** Opening RECORDS SHOWN block **

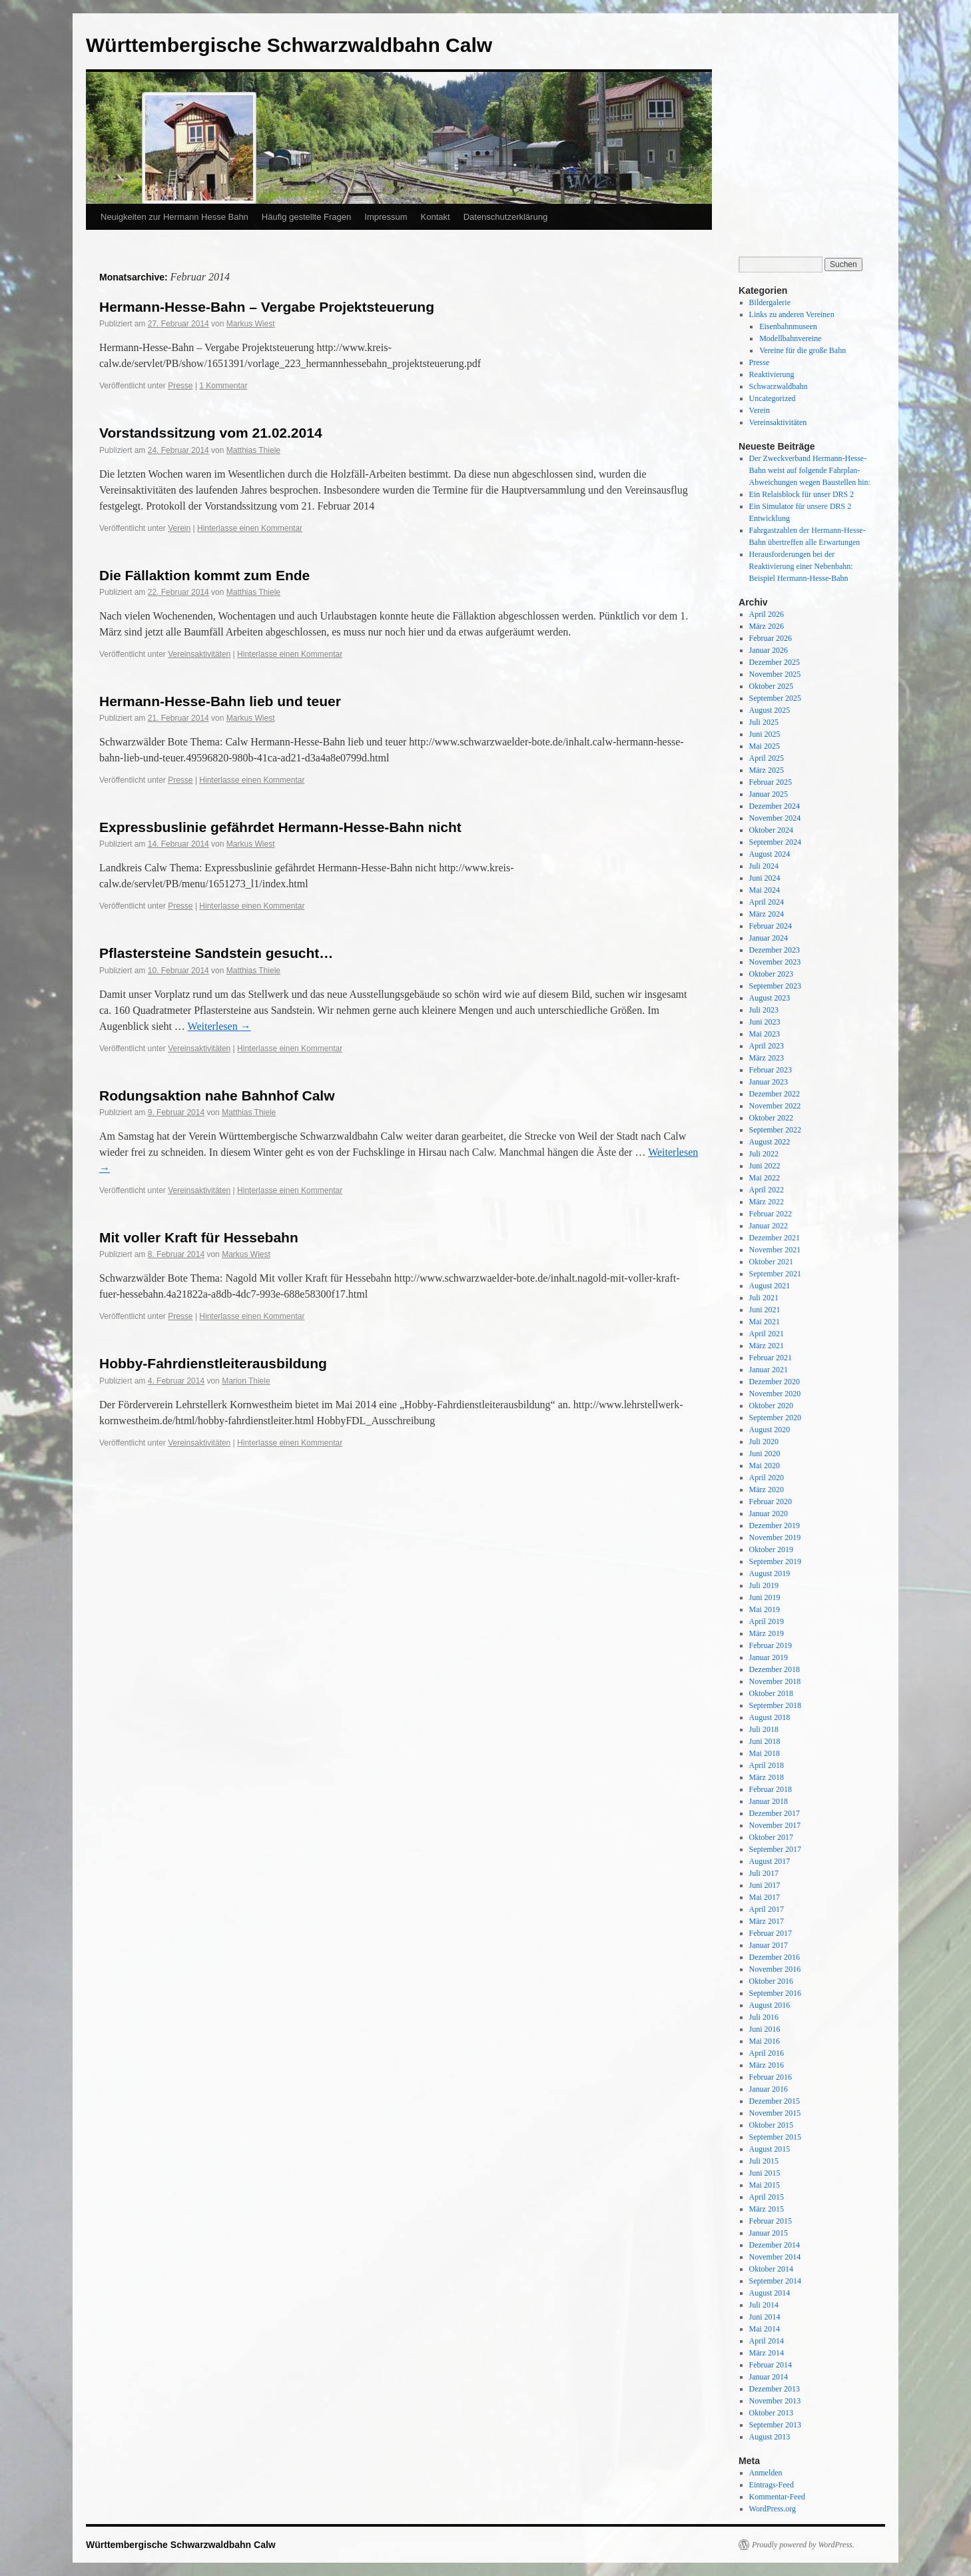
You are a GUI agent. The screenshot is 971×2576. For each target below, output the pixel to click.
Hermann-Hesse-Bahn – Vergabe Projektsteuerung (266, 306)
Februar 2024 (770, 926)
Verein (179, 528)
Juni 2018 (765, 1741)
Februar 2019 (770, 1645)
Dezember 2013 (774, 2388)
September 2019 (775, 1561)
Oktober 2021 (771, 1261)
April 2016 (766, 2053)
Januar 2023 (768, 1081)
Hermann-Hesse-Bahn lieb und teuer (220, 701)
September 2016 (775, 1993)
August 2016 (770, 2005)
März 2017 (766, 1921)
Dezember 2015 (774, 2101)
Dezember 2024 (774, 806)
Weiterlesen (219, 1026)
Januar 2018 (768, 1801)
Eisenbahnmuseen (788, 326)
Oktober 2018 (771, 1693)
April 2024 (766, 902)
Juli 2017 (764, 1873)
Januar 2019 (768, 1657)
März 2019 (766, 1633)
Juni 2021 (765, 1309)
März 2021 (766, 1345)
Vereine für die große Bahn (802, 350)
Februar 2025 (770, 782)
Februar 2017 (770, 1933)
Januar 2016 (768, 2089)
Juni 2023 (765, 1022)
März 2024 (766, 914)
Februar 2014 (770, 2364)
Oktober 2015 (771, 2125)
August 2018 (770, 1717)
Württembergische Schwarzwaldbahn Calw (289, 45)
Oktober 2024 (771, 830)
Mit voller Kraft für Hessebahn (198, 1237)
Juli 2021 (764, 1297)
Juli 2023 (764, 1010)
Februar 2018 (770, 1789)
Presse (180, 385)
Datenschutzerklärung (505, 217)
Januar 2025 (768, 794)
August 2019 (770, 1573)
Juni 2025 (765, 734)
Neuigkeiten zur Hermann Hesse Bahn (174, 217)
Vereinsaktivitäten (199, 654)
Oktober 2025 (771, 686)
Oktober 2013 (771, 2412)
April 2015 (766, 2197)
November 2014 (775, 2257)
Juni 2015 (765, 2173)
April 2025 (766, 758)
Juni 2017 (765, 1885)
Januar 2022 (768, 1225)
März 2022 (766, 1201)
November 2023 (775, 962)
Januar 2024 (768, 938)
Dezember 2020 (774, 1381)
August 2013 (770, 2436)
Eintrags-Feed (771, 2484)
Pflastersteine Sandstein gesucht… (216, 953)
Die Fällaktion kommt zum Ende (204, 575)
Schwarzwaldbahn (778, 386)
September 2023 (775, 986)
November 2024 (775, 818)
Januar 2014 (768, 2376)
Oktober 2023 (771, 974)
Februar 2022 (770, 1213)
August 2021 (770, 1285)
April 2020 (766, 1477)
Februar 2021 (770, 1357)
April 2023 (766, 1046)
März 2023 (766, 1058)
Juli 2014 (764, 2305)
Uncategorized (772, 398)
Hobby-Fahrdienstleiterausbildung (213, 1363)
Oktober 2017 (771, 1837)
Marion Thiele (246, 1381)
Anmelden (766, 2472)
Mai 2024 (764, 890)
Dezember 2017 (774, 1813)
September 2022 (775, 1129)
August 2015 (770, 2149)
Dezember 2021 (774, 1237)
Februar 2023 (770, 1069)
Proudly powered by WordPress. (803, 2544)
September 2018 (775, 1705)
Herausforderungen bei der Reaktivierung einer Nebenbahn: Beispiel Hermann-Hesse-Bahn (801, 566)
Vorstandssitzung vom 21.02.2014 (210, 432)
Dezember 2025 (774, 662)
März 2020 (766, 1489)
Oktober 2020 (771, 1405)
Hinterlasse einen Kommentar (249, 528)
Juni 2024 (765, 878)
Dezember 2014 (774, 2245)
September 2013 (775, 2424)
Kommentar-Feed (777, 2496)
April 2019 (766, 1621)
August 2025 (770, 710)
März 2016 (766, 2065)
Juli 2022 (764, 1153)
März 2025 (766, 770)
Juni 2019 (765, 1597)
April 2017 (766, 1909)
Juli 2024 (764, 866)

** Closing RECORDS SHOWN block **

#### WHAT TO DO
Check each line of the records for "Hermann" and copy the ones that contain it.

#### ANSWER SPACE
Hermann-Hesse-Bahn – Vergabe Projektsteuerung (266, 306)
Hermann-Hesse-Bahn lieb und teuer (220, 701)
Neuigkeiten zur Hermann Hesse Bahn (174, 217)
Herausforderungen bei der Reaktivierung einer Nebenbahn: Beispiel Hermann-Hesse-Bahn (801, 566)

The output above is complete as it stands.